Instead we were given the cop-out of an ombudsman scheme — unsurprisingly this was the option that Qantas and its junior oligopolist Virgin had signed off on. The government rightly has the blowtorch on the supermarket duopoly of Coles and Woolworths, which between them controls 65% of their sector. Yet the Crafty Old Roo, with 63% of the Australian domestic aviation market courtesy of its two-airline strategy, gets a regulatory lettuce leaf.
This cave-in by Albanese and Transport Minister Catherine King was rammed home this week when the US federal government introduced automatic passenger refunds and payments within seven to 20 days for cancelled and significantly delayed flights (three hours for domestic, six for international), lost and delayed baggage, and a raft of inflight extras if they are unavailable, such as wi-fi and seat selection.

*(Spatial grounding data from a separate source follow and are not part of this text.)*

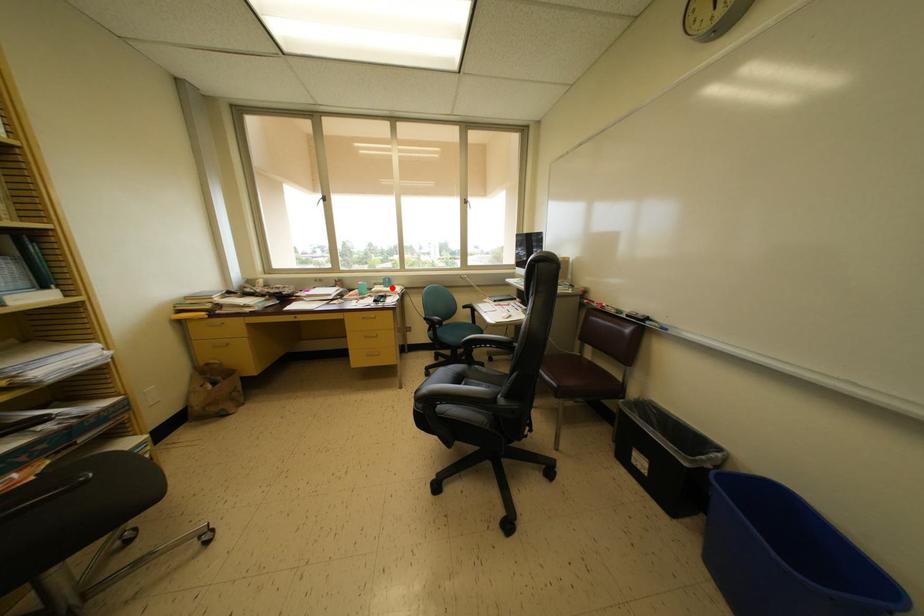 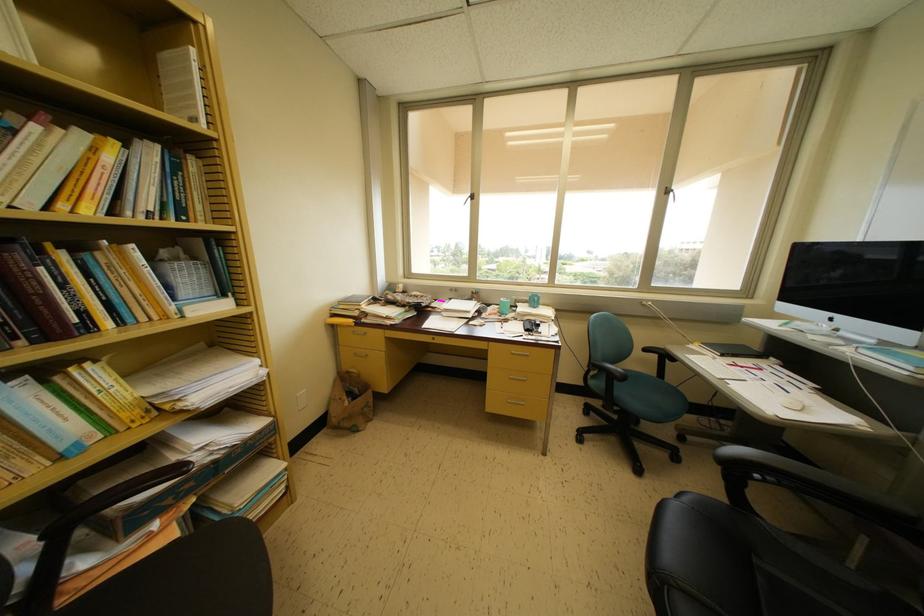 Where in the second image is the point corresponding to the highlighted location from the first image?

(538, 306) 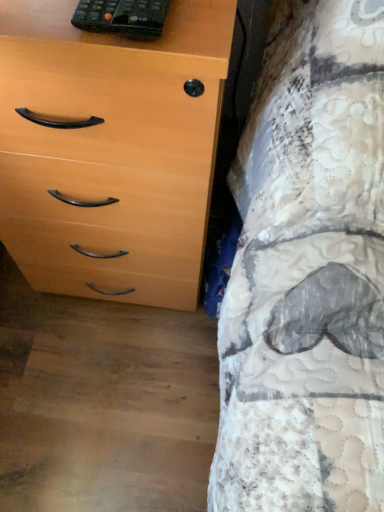 The width and height of the screenshot is (384, 512). I want to click on light wood/veneer chest of drawers at left, so click(110, 150).

What is the approximate height of light wood/veneer chest of drawers at left?

light wood/veneer chest of drawers at left is 29.25 inches in height.

What do you see at coordinates (110, 150) in the screenshot? I see `light wood/veneer chest of drawers at left` at bounding box center [110, 150].

From the picture: In order to face black plastic remote at upper left, should I rotate leftwards or rightwards?

To align with it, rotate left about 10.293°.

Locate an element on the screen. The height and width of the screenshot is (512, 384). black plastic remote at upper left is located at coordinates (122, 17).

The width and height of the screenshot is (384, 512). Describe the element at coordinates (122, 17) in the screenshot. I see `black plastic remote at upper left` at that location.

At what (x,y) coordinates should I click in order to perform the action: click on light wood/veneer chest of drawers at left. Please return your answer as a coordinate pair (x, y). Looking at the image, I should click on (110, 150).

Does light wood/veneer chest of drawers at left appear on the left side of black plastic remote at upper left?

Correct, you'll find light wood/veneer chest of drawers at left to the left of black plastic remote at upper left.

Does light wood/veneer chest of drawers at left lie in front of black plastic remote at upper left?

Yes.

Is point (76, 271) behind point (86, 14)?

Yes, point (76, 271) is behind point (86, 14).

From the image's perspective, is light wood/veneer chest of drawers at left located above or below black plastic remote at upper left?

Based on their image positions, light wood/veneer chest of drawers at left is located beneath black plastic remote at upper left.

From a real-world perspective, is light wood/veneer chest of drawers at left physically above black plastic remote at upper left?

Incorrect, from a real-world perspective, light wood/veneer chest of drawers at left is lower than black plastic remote at upper left.

Can you confirm if light wood/veneer chest of drawers at left is thinner than black plastic remote at upper left?

No, light wood/veneer chest of drawers at left is not thinner than black plastic remote at upper left.

Is light wood/veneer chest of drawers at left taller or shorter than black plastic remote at upper left?

In the image, light wood/veneer chest of drawers at left appears to be taller than black plastic remote at upper left.

Is light wood/veneer chest of drawers at left smaller than black plastic remote at upper left?

Actually, light wood/veneer chest of drawers at left might be larger than black plastic remote at upper left.

Which is correct: light wood/veneer chest of drawers at left is inside black plastic remote at upper left, or outside of it?

light wood/veneer chest of drawers at left is outside black plastic remote at upper left.

Is light wood/veneer chest of drawers at left in contact with black plastic remote at upper left?

No, light wood/veneer chest of drawers at left is not beside black plastic remote at upper left.

Is light wood/veneer chest of drawers at left aimed at black plastic remote at upper left?

No, light wood/veneer chest of drawers at left is not turned towards black plastic remote at upper left.

This screenshot has width=384, height=512. I want to click on the chest of drawers that is under the black plastic remote at upper left (from a real-world perspective), so click(110, 150).

Which is more to the left, black plastic remote at upper left or light wood/veneer chest of drawers at left?

From the viewer's perspective, light wood/veneer chest of drawers at left appears more on the left side.

Does black plastic remote at upper left come in front of light wood/veneer chest of drawers at left?

No, it is not.

Is point (89, 7) closer or farther from the camera than point (22, 164)?

Point (89, 7).

Looking at this image, from the image's perspective, between black plastic remote at upper left and light wood/veneer chest of drawers at left, who is located below?

light wood/veneer chest of drawers at left appears lower in the image.

From a real-world perspective, which object rests below the other?

light wood/veneer chest of drawers at left, from a real-world perspective.

Can you confirm if black plastic remote at upper left is thinner than light wood/veneer chest of drawers at left?

Yes.

Between black plastic remote at upper left and light wood/veneer chest of drawers at left, which one has more height?

With more height is light wood/veneer chest of drawers at left.

Considering the sizes of objects black plastic remote at upper left and light wood/veneer chest of drawers at left in the image provided, who is smaller, black plastic remote at upper left or light wood/veneer chest of drawers at left?

black plastic remote at upper left.

Would you say black plastic remote at upper left is outside light wood/veneer chest of drawers at left?

Indeed, black plastic remote at upper left is completely outside light wood/veneer chest of drawers at left.

Are black plastic remote at upper left and light wood/veneer chest of drawers at left beside each other?

No.

Is black plastic remote at upper left facing away from light wood/veneer chest of drawers at left?

No, black plastic remote at upper left is not facing the opposite direction of light wood/veneer chest of drawers at left.

Locate an element on the screen. control that is above the light wood/veneer chest of drawers at left (from the image's perspective) is located at coordinates (122, 17).

Locate an element on the screen. the chest of drawers below the black plastic remote at upper left (from a real-world perspective) is located at coordinates (110, 150).

At what (x,y) coordinates should I click in order to perform the action: click on control that appears on the right of light wood/veneer chest of drawers at left. Please return your answer as a coordinate pair (x, y). The image size is (384, 512). Looking at the image, I should click on (122, 17). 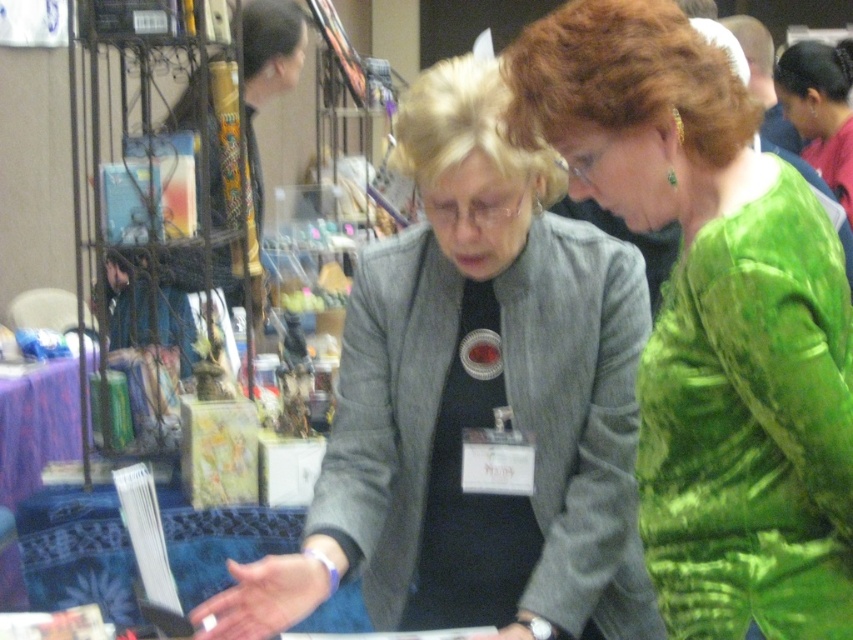 You are a tailor who needs to determine which garment is shorter between the matte gray blazer at center and the green shiny dress at upper right. Based on the scene, which one should you choose?

The matte gray blazer at center is not as tall as the green shiny dress at upper right, so the matte gray blazer at center is shorter and should be chosen.

You are a photographer at a fashion event and need to capture a clear shot of both the green textured dress at center and the green shiny dress at upper right. Which dress should you focus on first to ensure both are in focus?

You should focus on the green textured dress at center first because it is closer to the viewer. By focusing on the closer object, you can ensure that both the green textured dress at center and the green shiny dress at upper right will be in focus using depth of field.

You are a photographer at the event and want to capture a photo of both the matte gray blazer at center and the green shiny dress at upper right in the same frame. Based on their positions, which one should you focus on first to ensure both are in the frame?

The matte gray blazer at center is to the left of the green shiny dress at upper right, so you should focus on the matte gray blazer at center first to ensure both are in the frame. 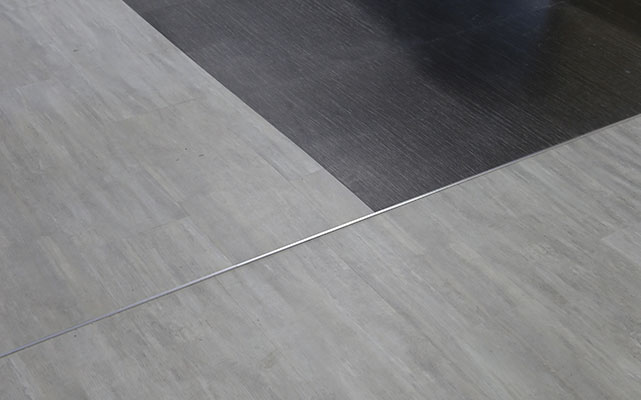 The image size is (641, 400). In order to click on dark brown laminate flooring in this screenshot , I will do `click(403, 127)`. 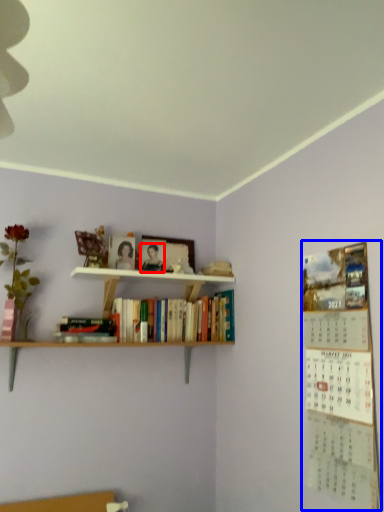 Question: Which object appears farthest to the camera in this image, person (highlighted by a red box) or bulletin board (highlighted by a blue box)?

Choices:
 (A) person
 (B) bulletin board

Answer: (A) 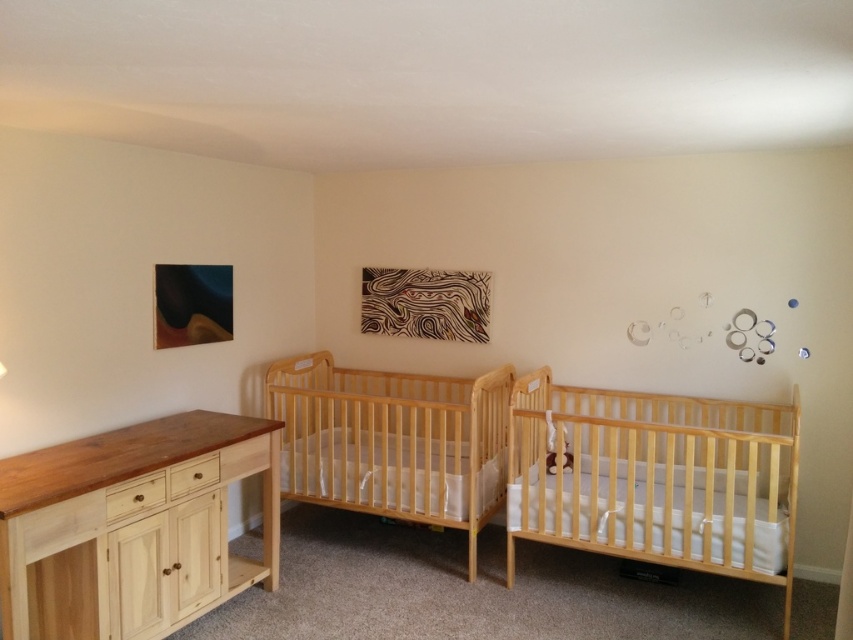 Question: Can you confirm if natural wood crib at right is wider than white painted wood drawer at lower left?

Choices:
 (A) no
 (B) yes

Answer: (B)

Question: Among these points, which one is farthest from the camera?

Choices:
 (A) (202, 483)
 (B) (259, 436)
 (C) (271, 588)
 (D) (137, 509)

Answer: (C)

Question: Does natural wood crib at right have a smaller size compared to white painted wood drawer at lower left?

Choices:
 (A) yes
 (B) no

Answer: (B)

Question: Which point appears closest to the camera in this image?

Choices:
 (A) (173, 442)
 (B) (264, 449)

Answer: (A)

Question: Can you confirm if natural wood crib at right is positioned to the left of light wood changing table at left?

Choices:
 (A) no
 (B) yes

Answer: (A)

Question: Which of the following is the closest to the observer?

Choices:
 (A) tap(612, 532)
 (B) tap(173, 476)
 (C) tap(416, 470)
 (D) tap(271, 552)

Answer: (B) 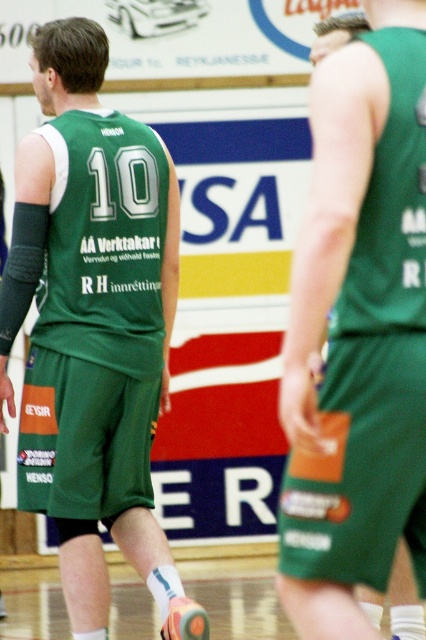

“Passengers deserve to get their money back when an airline owes them — without headaches or haggling. Today, our automatic refund rule goes into full effect. Airlines are required to provide prompt cash refunds without passengers having to ask,” US Secretary of Transportation Pete Buttigieg posted on X this week.
Those words would ring like Christmas bells for Australian fliers if they came from Canberra. The new US rules largely match the European Union’s air passenger rights regulation. Even Qantas cannot dodge them on its handful of US and EU routes, as they apply to all airlines flying in and out of airports in both places. Still, Qantas has almost completely outsourced its European business to Emirates with its codeshare arrangement, only flying to Paris and, on a seasonal basis, Rome. EU rules do not apply to Qantas’ two daily flights to London.
Sure, Albanese has been particularly close to the master manipulator, former Qantas chief Alan Joyce but the big picture in focus is of an entire political and regulatory class (top brass from the ACCC, airline regulators and the law) that has succumbed to the cheap thrills of secret doors, free champagne and comfy seats instead of protecting Australian consumers from one of its most rapacious companies.
If Albanese wants to snuff the perception that he is Qantas’ man in Canberra, he must end the soft corruption of the Chairman’s Lounge and urgently revisit the weak white paper recommendations by replacing or supplementing an ombudsman with a US- or EU-type scheme. This is especially needed in the barely competitive Australian market, where the loss of Rex on major routes was highlighted by Qantas CEO Vanessa Hudson’s bullish financial update at its AGM last Friday.
Miss this opportunity and he will leave a free kick for a smart opposition to take such a voter-friendly scheme to the election. To be fair, opposition transport spokesperson Bridget McKenzie, who certainly knows a rort when she sees one, has been on the case for a while despite also having her snout in the Qantas trough. Indeed, some of the most egregious offenders have been on the opposition benches: wealthy Sydney MP Paul Fletcher with 69 upgrades, come on down.
But to really drive the political advantage home, Opposition Leader Peter Dutton should remove himself and LNP members from the Chairman’s Lounge — as well as the private jets of Gina Rinehart and her ilk. The icing on that cake would be to resuscitate the policy to give the competition regulator divestment powers over Qantas that McKenzie has already flagged. Does Dutton have the cojones?